The Winds of Change is an appropriate title for Kieran Kolle’s documentary on Norwegian drug policy, as major changes are about to take place in this area.
The film is about Arild Knutsen, Michelle Alexandra Muren, and Kim-Jørgen Arnetvedt, all affiliated with the Norwegian Association for Humane Drug Policy. Knutsen has led the association since he founded it in 2006, and through this position has been a key participant in the public debate on the country’s obvious challenges in the area of intoxicants. Norway has long pursued a strict and conservative drug policy, which in the opponents’ view, has not been very successful. «In recent years, Norway has had among the highest registered incidences of drug-induced deaths per capita in Europe,» it says on the Norwegian Directorate of Health’s website, and these statistics also refer to the film in an introductory text.
Early in the documentary, Knutsen tells about drug addicts who do not call an ambulance when they witness others overdose, as this will mean the police will also come. And there are probably many who are reluctant to seek help for a number of drug-related problems, for the reason that drug use is criminalised and stigmatised.
Proposal for decriminalization
This year, however, the wind may turn in earnest when the legislature is to consider the government’s proposal for drug reform. In December 2019, a drug reform committee appointed by the government presented the report «From punishment to help», in which it is proposed that drug users should be offered help and treatment rather than being criminalised and punished. It involves a decriminalisation of purchases, use, and possession for one’s own use – which, it should be noted, is not the same as legalisation, but a transfer from the justice sector to the health care system.

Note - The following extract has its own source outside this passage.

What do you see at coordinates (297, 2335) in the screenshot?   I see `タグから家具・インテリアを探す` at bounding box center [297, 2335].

Nevertheless, it is perhaps not surprising that the committee’s proposal has provoked reactions. In a feature on Dagsrevyen on 11 January, it was presented that one can be taken with more than 300 intoxication doses of various substances to a total street value of 20,0000 kroner without being punished if this is successful. In the feature, Sylvi Listhaug and Åshild Bruun-Gundersen from the Norwegian Progress Party were presented with doses of all the drugs, presented on a table. The two politicians reacted with predictable dismay to the hypothetical amount of different substances – which no one, in reality, would have been in possession of for their own use.
However, the changes have been in the air for a while, no matter how shocked the Progress Party’s representatives may be when the public broadcaster NRK gives them the opportunity to score such cheap points. The drug reform was initiated by a parliamentary majority consisting of the Labor Party, the Conservative Party, the Socialist People’s Party, and the Liberal Party in 2017, and decriminalisation has previously been investigated and proposed by the Criminal Law Commission in 2002 and the Stoltenberg Committee in 2011.
the documentary shows both their personal challenges with drugs and the work they do for Norway to have a more humane policy.
Close observations
The Winds of Change was first shown at the Bergen International Film Festival in October, where it won the Youth Award for best documentary. The documentary uses archive clips from the Norwegian media to illustrate the recent decades’ public debate on drugs, but filmmaker Kolle has not included interviews with other professionals, nor politicians, or those in power in favor of an observational portrayal of the main characters. He has come close to the three activists in recordings that extend over several years, and the documentary shows both their personal challenges with drugs and the work they do for Norway to have a more humane policy. By following them, we witness several important moments in the work leading up to the reform we are now facing, and which the association they represent has fought for.
The government has not followed all the recommendations from the drug reform committee in the proposal they recently presented, among other things, the non-criminal amounts of drugs have been downgraded. Hopefully, however, there will be a parliamentary majority for a far more humane drug policy, which will make Norway one of the progressive pioneers in the area. In that case, this will be a significant and dramatic change – and for some, it may seem more than radical.
The use of heroin and other hard drugs is often a form of self-medication for trauma or other painful experiences.
Self medication
The three people the film follows are all, as mentioned, connected to the same association, which welcomes the reform. At the same time, they are people with their own experiences with substance abuse problems. By sharing so much of themselves, the film emphasises a very important point: The use of heroin and other hard drugs is often a form of self-medication for trauma or other painful experiences. As it is said in the film, no one wants to be addicted to drugs. Criminalisation in no way contributes to helping those who are.
Due to the absence of critical voices, some will probably think that The Winds of Change speaks to the congregation, but perhaps it is the opponents of the reform who should preferably watch this film.
Decriminalisation will hardly lead to increased recruitment of drug addicts but will make it easier to seek and offer the necessary help. Like for example the Norwegian Minister of Health Bent Høie has changed his position, it is high time that the wind turned in this field.